> YOUR GOAL
From the entries that follow, reproduce exactly and only the lines from the line with "ペットのお風呂やさんＷＯＮＷＯＮ松江店" to the line with "ประสงค์ให้ผ่านตัวแทนเท่านั้น", endpoints included.

> DATA FOR THE TASK
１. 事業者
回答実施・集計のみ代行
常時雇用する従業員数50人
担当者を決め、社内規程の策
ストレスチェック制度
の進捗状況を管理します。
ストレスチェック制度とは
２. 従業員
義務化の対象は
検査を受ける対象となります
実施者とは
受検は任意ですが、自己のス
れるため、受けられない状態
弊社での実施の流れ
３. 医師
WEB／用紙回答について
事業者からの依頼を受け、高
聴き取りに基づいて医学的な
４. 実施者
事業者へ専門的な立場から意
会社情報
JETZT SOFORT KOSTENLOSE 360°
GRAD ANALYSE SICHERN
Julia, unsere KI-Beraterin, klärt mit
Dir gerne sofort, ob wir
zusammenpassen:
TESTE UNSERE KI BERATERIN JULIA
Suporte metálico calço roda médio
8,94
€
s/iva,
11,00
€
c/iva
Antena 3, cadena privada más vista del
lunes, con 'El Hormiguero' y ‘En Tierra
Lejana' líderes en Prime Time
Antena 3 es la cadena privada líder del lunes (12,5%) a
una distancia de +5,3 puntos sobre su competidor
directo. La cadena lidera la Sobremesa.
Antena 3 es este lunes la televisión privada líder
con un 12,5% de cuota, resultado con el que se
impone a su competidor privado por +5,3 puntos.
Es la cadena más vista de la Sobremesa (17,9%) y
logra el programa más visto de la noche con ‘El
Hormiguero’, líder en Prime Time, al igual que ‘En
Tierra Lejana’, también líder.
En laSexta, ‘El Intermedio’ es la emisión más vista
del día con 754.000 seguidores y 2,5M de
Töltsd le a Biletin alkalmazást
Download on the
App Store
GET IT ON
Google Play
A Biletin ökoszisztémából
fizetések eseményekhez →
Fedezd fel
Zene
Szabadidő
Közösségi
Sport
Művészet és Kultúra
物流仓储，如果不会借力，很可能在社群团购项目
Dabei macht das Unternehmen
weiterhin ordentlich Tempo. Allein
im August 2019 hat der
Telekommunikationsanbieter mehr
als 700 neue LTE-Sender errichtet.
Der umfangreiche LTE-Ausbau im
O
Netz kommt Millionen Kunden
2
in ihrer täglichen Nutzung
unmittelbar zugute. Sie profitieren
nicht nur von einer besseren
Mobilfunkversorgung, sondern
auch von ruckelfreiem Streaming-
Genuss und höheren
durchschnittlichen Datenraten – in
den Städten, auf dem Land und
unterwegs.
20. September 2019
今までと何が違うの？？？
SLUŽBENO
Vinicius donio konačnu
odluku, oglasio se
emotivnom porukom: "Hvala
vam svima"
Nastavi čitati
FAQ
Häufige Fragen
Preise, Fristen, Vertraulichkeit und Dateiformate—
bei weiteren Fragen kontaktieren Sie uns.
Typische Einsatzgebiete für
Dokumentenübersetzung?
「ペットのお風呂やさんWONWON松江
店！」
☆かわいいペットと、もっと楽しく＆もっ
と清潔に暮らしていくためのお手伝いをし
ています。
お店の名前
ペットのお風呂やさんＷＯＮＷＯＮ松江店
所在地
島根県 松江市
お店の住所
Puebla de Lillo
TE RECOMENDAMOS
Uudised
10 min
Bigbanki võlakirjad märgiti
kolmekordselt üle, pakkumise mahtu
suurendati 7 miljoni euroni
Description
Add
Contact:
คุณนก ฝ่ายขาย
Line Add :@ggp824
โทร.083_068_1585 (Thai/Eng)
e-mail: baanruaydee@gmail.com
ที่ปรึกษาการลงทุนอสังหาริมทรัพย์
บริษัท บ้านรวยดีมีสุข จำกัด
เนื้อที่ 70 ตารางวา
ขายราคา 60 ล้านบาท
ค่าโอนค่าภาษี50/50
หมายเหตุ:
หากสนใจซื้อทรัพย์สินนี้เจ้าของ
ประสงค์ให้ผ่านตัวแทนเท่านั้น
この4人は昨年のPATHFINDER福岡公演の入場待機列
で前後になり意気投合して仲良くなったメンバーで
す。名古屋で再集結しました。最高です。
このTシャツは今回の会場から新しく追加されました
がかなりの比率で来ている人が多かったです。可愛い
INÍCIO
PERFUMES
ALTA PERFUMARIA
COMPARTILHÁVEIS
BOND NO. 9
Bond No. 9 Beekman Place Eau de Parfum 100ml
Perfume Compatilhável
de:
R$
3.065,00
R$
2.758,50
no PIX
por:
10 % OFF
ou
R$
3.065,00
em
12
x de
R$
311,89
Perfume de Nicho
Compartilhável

> TASK RESPONSE
ペットのお風呂やさんＷＯＮＷＯＮ松江店
所在地
島根県 松江市
お店の住所
Puebla de Lillo
TE RECOMENDAMOS
Uudised
10 min
Bigbanki võlakirjad märgiti
kolmekordselt üle, pakkumise mahtu
suurendati 7 miljoni euroni
Description
Add
Contact:
คุณนก ฝ่ายขาย
Line Add :@ggp824
โทร.083_068_1585 (Thai/Eng)
e-mail: baanruaydee@gmail.com
ที่ปรึกษาการลงทุนอสังหาริมทรัพย์
บริษัท บ้านรวยดีมีสุข จำกัด
เนื้อที่ 70 ตารางวา
ขายราคา 60 ล้านบาท
ค่าโอนค่าภาษี50/50
หมายเหตุ:
หากสนใจซื้อทรัพย์สินนี้เจ้าของ
ประสงค์ให้ผ่านตัวแทนเท่านั้น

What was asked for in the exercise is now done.